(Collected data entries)
* * * * *

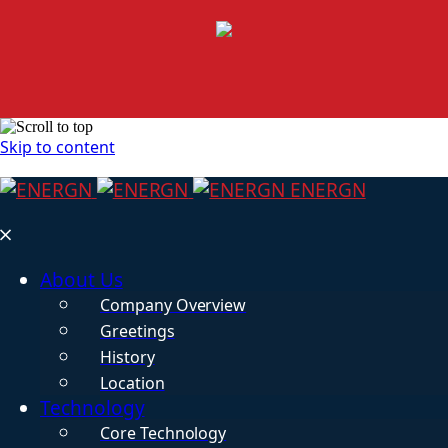
Skip to content
ENERGN
About Us
Company Overview
Greetings
History
Location
Technology
Core Technology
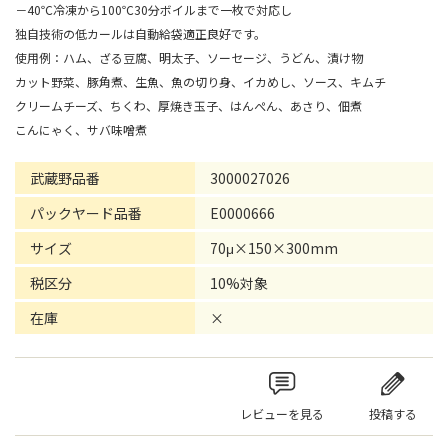
－40℃冷凍から100℃30分ボイルまで一枚で対応し
独自技術の低カールは自動給袋適正良好です。
使用例：ハム、ざる豆腐、明太子、ソーセージ、うどん、漬け物
カット野菜、豚角煮、生魚、魚の切り身、イカめし、ソース、キムチ
クリームチーズ、ちくわ、厚焼き玉子、はんぺん、あさり、佃煮
こんにゃく、サバ味噌煮
武蔵野品番
3000027026
パックヤード品番
E0000666
サイズ
70μ×150×300mm
税区分
10%対象
在庫
×
レビューを見る
投稿する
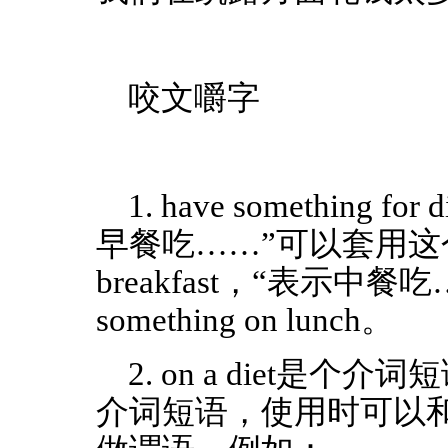
咬文嚼字
1. have somethin
早餐吃……”可以套用这个短语为
breakfast，“表示中
something on lunch。
2. on a diet
介词短语，使用时可以和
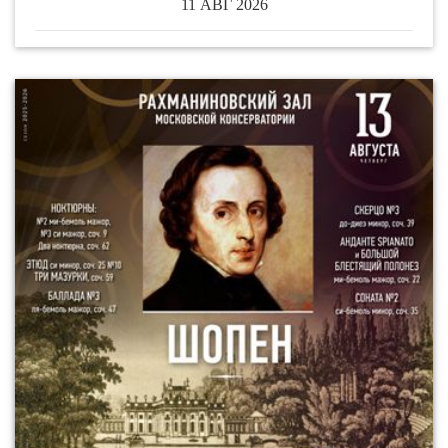
11 АВГ 2026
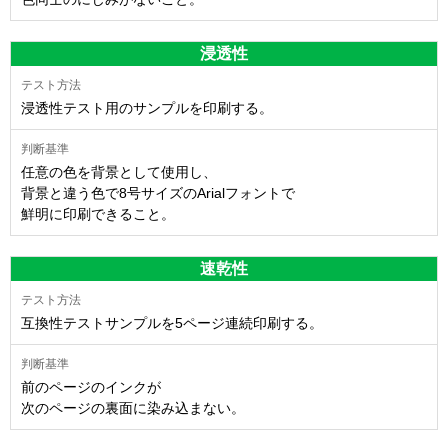
浸透性
浸透性テスト用のサンプルを印刷する。
任意の色を背景として使用し、
背景と違う色で8号サイズのArialフォントで
鮮明に印刷できること。
速乾性
互換性テストサンプルを5ページ連続印刷する。
前のページのインクが
次のページの裏面に染み込まない。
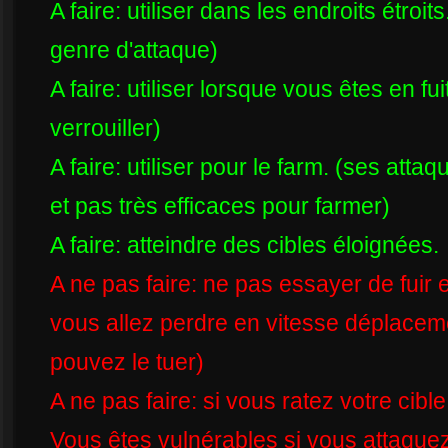
A faire: utiliser dans les endroits étroit
genre d'attaque)
A faire: utiliser lorsque vous êtes en f
verrouiller)
A faire: utiliser pour le farm. (ses atta
et pas très efficaces pour farmer)
A faire: atteindre des cibles éloignées.
A ne pas faire: ne pas essayer de fuir 
vous allez perdre en vitesse déplaceme
pouvez le tuer)
A ne pas faire: si vous ratez votre cibl
Vous êtes vulnérables si vous attaquez da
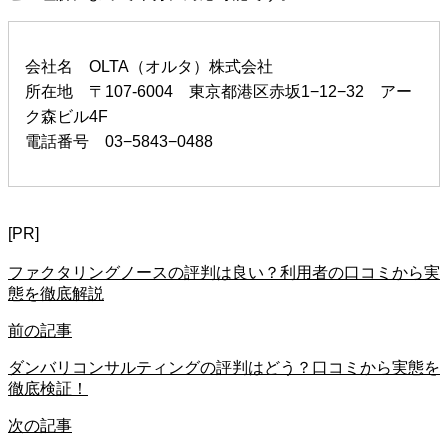
会社名 OLTA（オルタ）株式会社
所在地 〒107-6004 東京都港区赤坂1−12−32 アー
ク森ビル4F
電話番号 03−5843−0488
[PR]
ファクタリングノースの評判は良い？利用者の口コミから実
態を徹底解説
前の記事
ダンバリコンサルティングの評判はどう？口コミから実態を
徹底検証！
次の記事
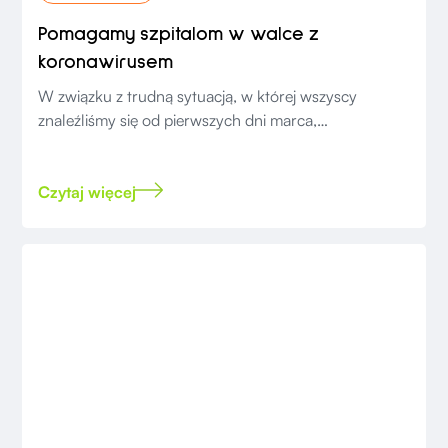
Pomagamy szpitalom w walce z
koronawirusem
W związku z trudną sytuacją, w której wszyscy
znaleźliśmy się od pierwszych dni marca,
postanowiliśmy podjąć nadzwyczajne środki.
Czytaj więcej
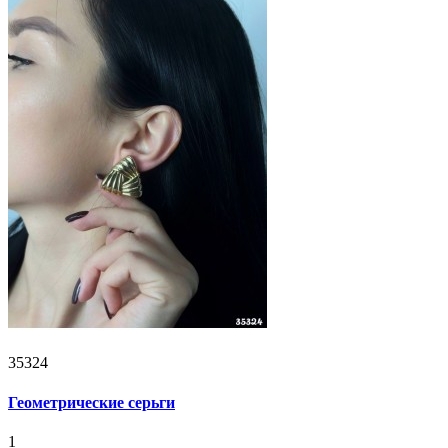
35324
Геометрические серьги
1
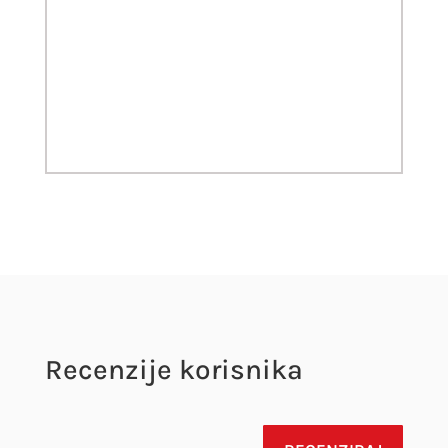
Recenzije korisnika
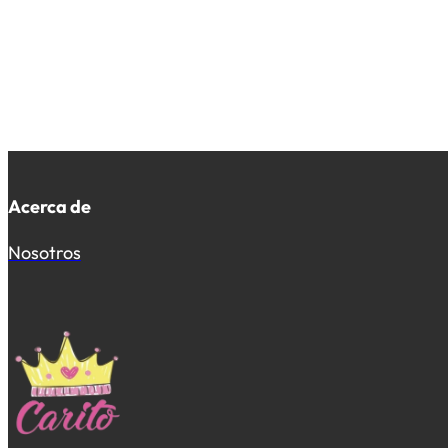
Acerca de
Nosotros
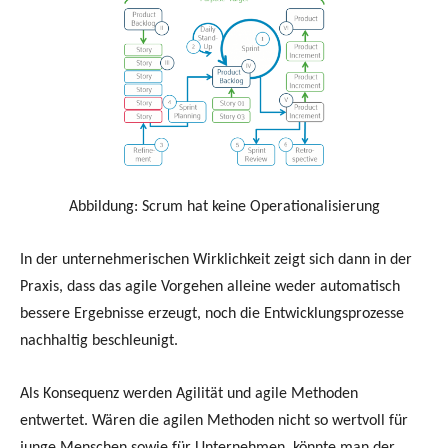
Abbildung: Scrum hat keine Operationalisierung
In der unternehmerischen Wirklichkeit zeigt sich dann in der
Praxis, dass das agile Vorgehen alleine weder automatisch
bessere Ergebnisse erzeugt, noch die Entwicklungsprozesse
nachhaltig beschleunigt.
Als Konsequenz werden Agilität und agile Methoden
entwertet. Wären die agilen Methoden nicht so wertvoll für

* * * * *

◆ Task goal
Copy out the lines of the records above in which the string "Methoden" appears.

◆ Exercise solution
Als Konsequenz werden Agilität und agile Methoden
entwertet. Wären die agilen Methoden nicht so wertvoll für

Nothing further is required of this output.